Each query, insertion, update chain statement and clause in UQL produces data stream. In UQL, both chain statements (insertion, update, and query for Node, Edge, Path) and clauses can accept and produce data streams.
Multiple data columns can exist in one data stream, the length of each column is the number of rows in each column. Data columns need to be defined with aliases to be used by subsequent statements, and the structure type of a data column is the same as the structure type of its alias (NODE, EDGE, PATH, ATTR, ARRAY, TABLE). See Query for more information about Alias.
Homologous columns can be a data column or multiple data columns derived from one data stream (chain statement or clause), it can also be a data column or multiple data columns inputted to that statement, if applicable. During the executon of UQL (except for the deduplication operation in RETURN clause), the length of homologous columns are the same and each column's data in one row are correlated.
Example: The template query statement in the image below found 5 paths; the columns of the end nodes of the paths, the column of the length (number of edges) of the paths, as well as the column of paths are homologous columns, and each contains 5 pieces of data
If one of the homologous columns is aggregated, deduplicated (column length becomes smaller) or processed with UNCOLLECT operation (column length becomes larger), this may affect the length of other homologous columns, details to follow in the latter sections of WITH and RETURN.
Non-homologous columns are often derived from two or more non-related statements. The lengths of non-homologous columns are often different and data in a row are not related either.
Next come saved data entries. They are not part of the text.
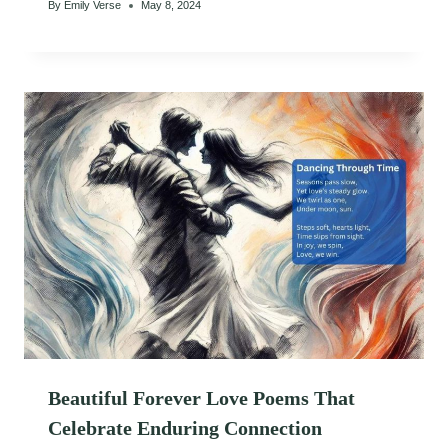
By
Emily Verse
May 8, 2024
Beautiful Forever Love Poems That
Celebrate Enduring Connection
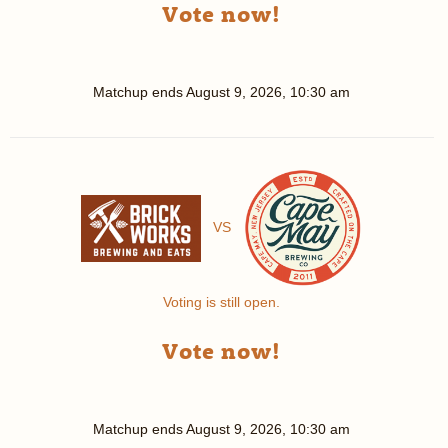
Vote now!
Matchup ends
August 9, 2026, 10:30 am
VS
Voting is still open.
Vote now!
Matchup ends
August 9, 2026, 10:30 am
Example: The two K-Hop query statements in the image below produce two data streams of lengths 3 and 5, these two columns of data are non-homologous columns.
Data Stream and Chain Statement
During the execution of UQL, when the data stream produced earlier is used as the input to the subsequent chain statement, the times the chain statement are executed equals to the length of that data stream, and each execution uses one row of data in the data stream (system will apply some optimizations based on the actual situation).
Example: The template query statement in the image below found multiple paths, with 4 end nodes after deduplication, it can be viewed that the deletion statement afterwards is executed 4 times in total, and deletes 1 node each time:
A query statement, which is executed multiple times according to the length of the data stream, produces a new data stream and its length equals to the sum of the number of results of each query.
Example: The template query statement in the image below found 2 nodes - blue and red, the first execution of the subsequent node query statement found 2 blue nodes, the second execution found 3 red nodes, that is 5 pieces of data in total:
When multiple data streams are simultaneously used as the input to a chain statement, it can be understood that the number of times the chain statement executed equals to the length of the shortest stream.
Example: The template query statement in the image below produced two data streams of length 3 and 2, the longer data stream is trimmed to the shortest length of 2, eventually 2 rows of data are passed into the third query statement and 3 query results are obtained:
This kind of operation of trimming multiple data streams to the shortest length is not very useful in actual practices; more often, multiple data streams are to be processed into one data stream, in order to be used in the subsequent chain statement, details to follow in section WITH .
Data Stream and Clause
Different clauses work differently when processing data streams. Some clauses are only able to process homologous columns, such as GROUP BY, ORDER BY, LIMIT and SKIP; while other clauses can process both homologous and non-homologous columns, such as WITH, RETURN and WHERE. Whether it is homologous columns or non-homologous columns, all clauses produce homologous columns after execution. See the following sections for each clause.
The vast majority of clauses require data columns to be executed clearly designated; a few clauses (such as SKIP, LIMIT) do not, for their execution objects are the results from their subsequent clauses.